*** Opening DATA TO PROCESS ***

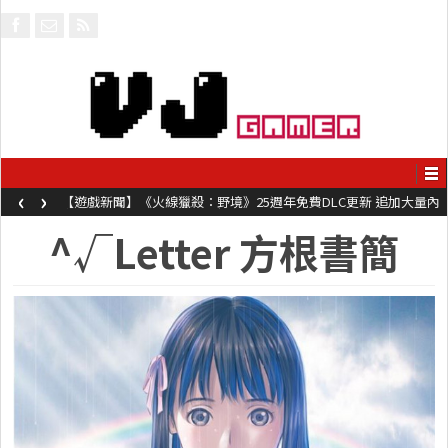
‹
›
【遊戲新聞】《火線獵殺：野境》25週年免費DLC更新 追加大量內
容同時系舊作限時超平價折扣
^√Letter 方根書簡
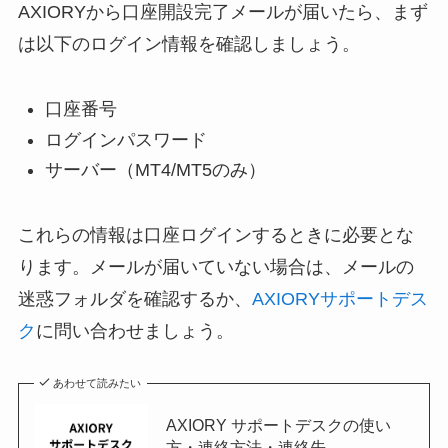
AXIORYから口座開設完了メールが届いたら、まず
は以下のログイン情報を確認しましょう。
口座番号
ログインパスワード
サーバー（MT4/MT5のみ）
これらの情報は口座ログインするときに必要とな
ります。メールが届いていない場合は、メールの
迷惑フォルダを確認するか、
AXIORYサポートデス
ク
に問い合わせましょう。
あわせて読みたい
AXIORY サポートデスクの使い
方・連絡方法・連絡先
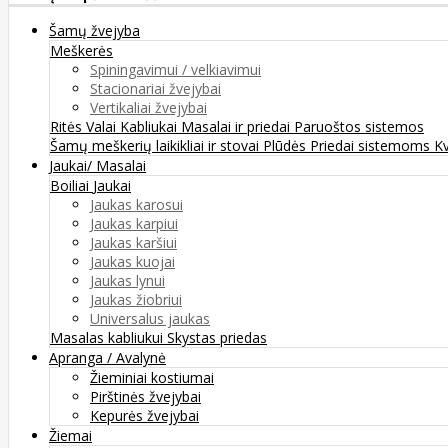
Šamų žvejyba
Meškerės
Spiningavimui / velkiavimui
Stacionariai žvejybai
Vertikaliai žvejybai
Ritės
Valai
Kabliukai
Masalai ir priedai
Paruoštos sistemos
Šamų meškerių laikikliai ir stovai
Plūdės
Priedai sistemoms
K
Jaukai/ Masalai
Boiliai
Jaukai
Jaukas karosui
Jaukas karpiui
Jaukas karšiui
Jaukas kuojai
Jaukas lynui
Jaukas žiobriui
Universalus jaukas
Masalas kabliukui
Skystas priedas
Apranga / Avalynė
Žieminiai kostiumai
Pirštinės žvejybai
Kepurės žvejybai
Žiemai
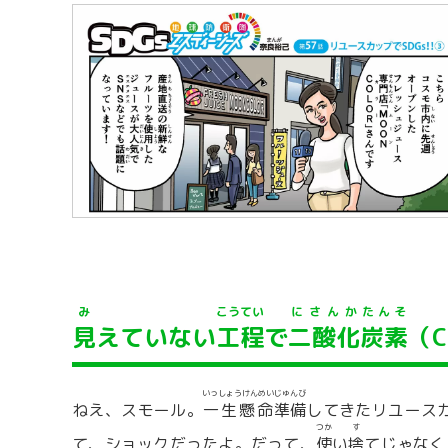
み
こうてい
にさんか
たんそ
見
えていない
工程
で
二酸化
炭素
（C
いっしょうけんめい
じゅんび
ねえ、スモール。
一生懸命
準備
してきたリユースカ
つか
す
て、ショックだったよ。だって、
使
い
捨
てじゃなく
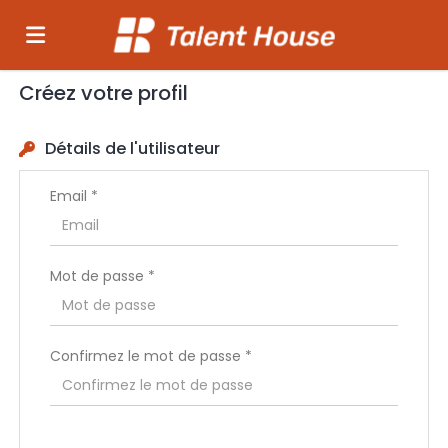
Créez votre profil
Accueil
Détails de l'utilisateur
Emplois
Email *
Déposez
Mot de passe *
votre
Connexion
Confirmez le mot de passe *
CV
Langue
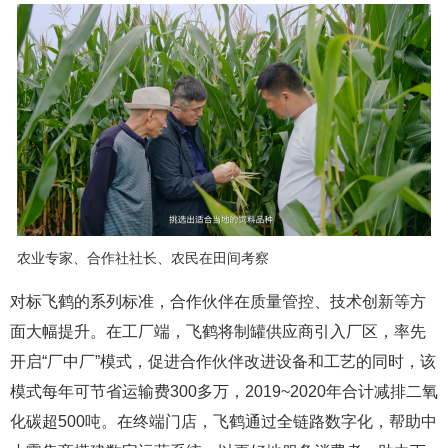
农业专家、合作社社长、农民在田间考察
对标飞鹤的系列标准，合作伙伴在质量管控、技术创新等方
面大幅提升。在工厂端，飞鹤将制罐供应商引入厂区，率先
开启“厂中厂”模式，促进合作伙伴改进设备和工艺的同时，该
模式每年可节省运输费300多万，2019~2020年合计减排二氧
化碳超500吨。在终端门店，飞鹤通过全链路数字化，帮助中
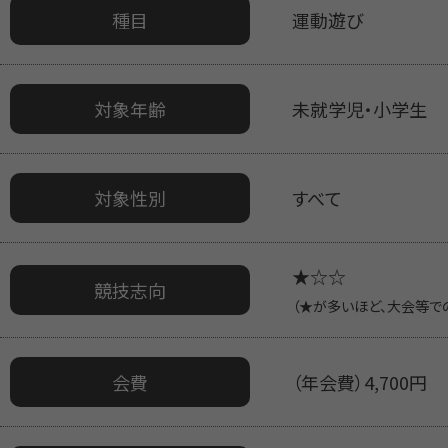
種目
運動遊び
対象年齢
未就学児・小学生
対象性別
すべて
★☆☆
競技志向
（★が多いほど、大会等で
会費
（年会費）4,700円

*** Closing DATA TO PROCESS ***

ASSIGNMENT: In the records above, find the line containing "Skystas priedas", then write out exactly that line and every later one through the last, omitting pictures.

COMPLETED EXERCISE:
Skystas priedas
Apranga / Avalynė
Žieminiai kostiumai
Pirštinės žvejybai
Kepurės žvejybai
Žiemai
み
こうてい
にさんか
たんそ
見
えていない
工程
で
二酸化
炭素
（C
いっしょうけんめい
じゅんび
ねえ、スモール。
一生懸命
準備
してきたリユースカ
つか
す
て、ショックだったよ。だって、
使
い
捨
てじゃなく
Créez votre profil
Accueil
Détails de l'utilisateur
Emplois
Email *
Déposez
Mot de passe *
votre
Connexion
Confirmez le mot de passe *
CV
Langue
农业专家、合作社社长、农民在田间考察
对标飞鹤的系列标准，合作伙伴在质量管控、技术创新等方
面大幅提升。在工厂端，飞鹤将制罐供应商引入厂区，率先
开启“厂中厂”模式，促进合作伙伴改进设备和工艺的同时，该
模式每年可节省运输费300多万，2019~2020年合计减排二氧
化碳超500吨。在终端门店，飞鹤通过全链路数字化，帮助中
種目
運動遊び
対象年齢
未就学児・小学生
対象性別
すべて
★☆☆
競技志向
（★が多いほど、大会等で
会費
（年会費）4,700円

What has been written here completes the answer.